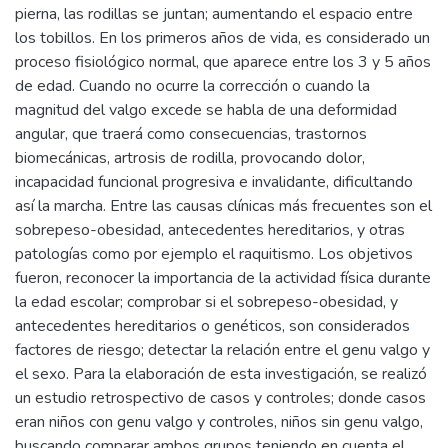
pierna, las rodillas se juntan; aumentando el espacio entre
los tobillos. En los primeros años de vida, es considerado un
proceso fisiológico normal, que aparece entre los 3 y 5 años
de edad. Cuando no ocurre la corrección o cuando la
magnitud del valgo excede se habla de una deformidad
angular, que traerá como consecuencias, trastornos
biomecánicas, artrosis de rodilla, provocando dolor,
incapacidad funcional progresiva e invalidante, dificultando
así la marcha. Entre las causas clínicas más frecuentes son el
sobrepeso-obesidad, antecedentes hereditarios, y otras
patologías como por ejemplo el raquitismo. Los objetivos
fueron, reconocer la importancia de la actividad física durante
la edad escolar; comprobar si el sobrepeso-obesidad, y
antecedentes hereditarios o genéticos, son considerados
factores de riesgo; detectar la relación entre el genu valgo y
el sexo. Para la elaboración de esta investigación, se realizó
un estudio retrospectivo de casos y controles; donde casos
eran niños con genu valgo y controles, niños sin genu valgo,
buscando comparar ambos grupos teniendo en cuenta el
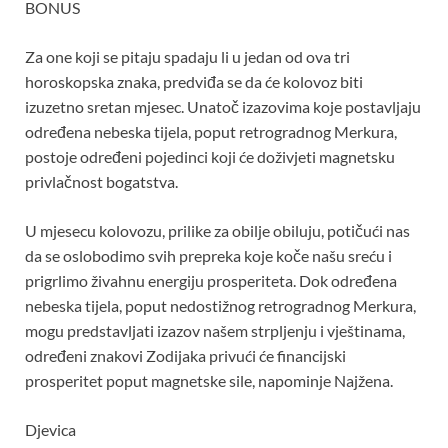
BONUS
Za one koji se pitaju spadaju li u jedan od ova tri
horoskopska znaka, predviđa se da će kolovoz biti
izuzetno sretan mjesec. Unatoč izazovima koje postavljaju
određena nebeska tijela, poput retrogradnog Merkura,
postoje određeni pojedinci koji će doživjeti magnetsku
privlačnost bogatstva.
U mjesecu kolovozu, prilike za obilje obiluju, potičući nas
da se oslobodimo svih prepreka koje koče našu sreću i
prigrlimo živahnu energiju prosperiteta. Dok određena
nebeska tijela, poput nedostižnog retrogradnog Merkura,
mogu predstavljati izazov našem strpljenju i vještinama,
određeni znakovi Zodijaka privući će financijski
prosperitet poput magnetske sile, napominje Najžena.
Djevica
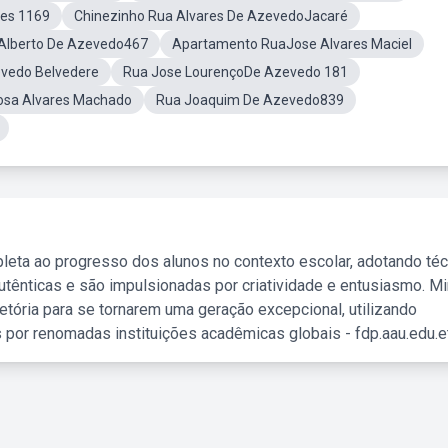
res 1169
Chinezinho Rua Alvares De AzevedoJacaré
Alberto De Azevedo467
Apartamento RuaJose Alvares Maciel
evedo Belvedere
Rua Jose LourençoDe Azevedo 181
osa Alvares Machado
Rua Joaquim De Azevedo839
leta ao progresso dos alunos no contexto escolar, adotando té
tênticas e são impulsionadas por criatividade e entusiasmo. M
etória para se tornarem uma geração excepcional, utilizando
 por renomadas instituições acadêmicas globais - fdp.aau.edu.et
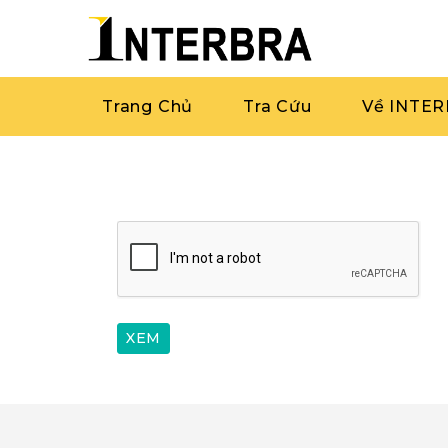
Trang Chủ
Tra Cứu
Về INTE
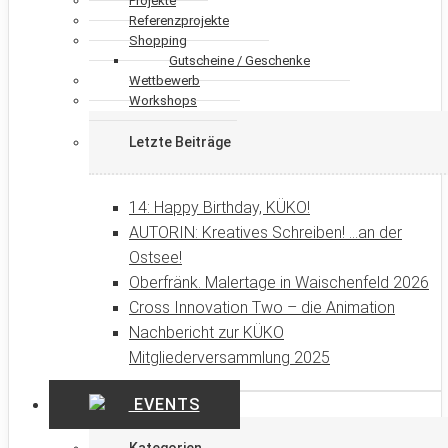
Projekte
Referenzprojekte
Shopping
Gutscheine / Geschenke
Wettbewerb
Workshops
Letzte Beiträge
14: Happy Birthday, KÜKO!
AUTORIN: Kreatives Schreiben! …an der
Ostsee!
Oberfränk. Malertage in Waischenfeld 2026
Cross Innovation Two – die Animation
Nachbericht zur KÜKO
Mitgliederversammlung 2025
EVENTS
Kategorien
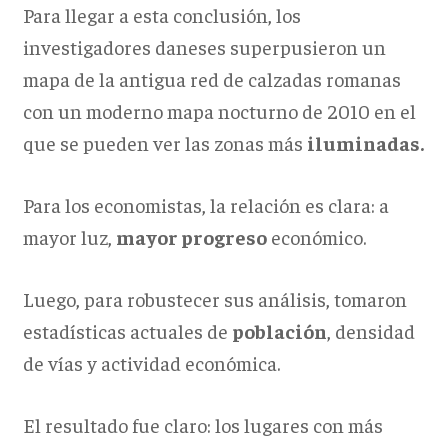
Para llegar a esta conclusión, los
investigadores daneses superpusieron un
mapa de la antigua red de calzadas romanas
con un moderno mapa nocturno de 2010 en el
que se pueden ver las zonas más
iluminadas.
Para los economistas, la relación es clara: a
mayor luz,
mayor progreso
económico.
Luego, para robustecer sus análisis, tomaron
estadísticas actuales de
población
, densidad
de vías y actividad económica.
El resultado fue claro: los lugares con más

◆ **YOUR TASK**:
Which lines of the listing above hold the word "controles"? Copy each of them.

◆ **COMPLETED TASK**:
un estudio retrospectivo de casos y controles; donde casos
eran niños con genu valgo y controles, niños sin genu valgo,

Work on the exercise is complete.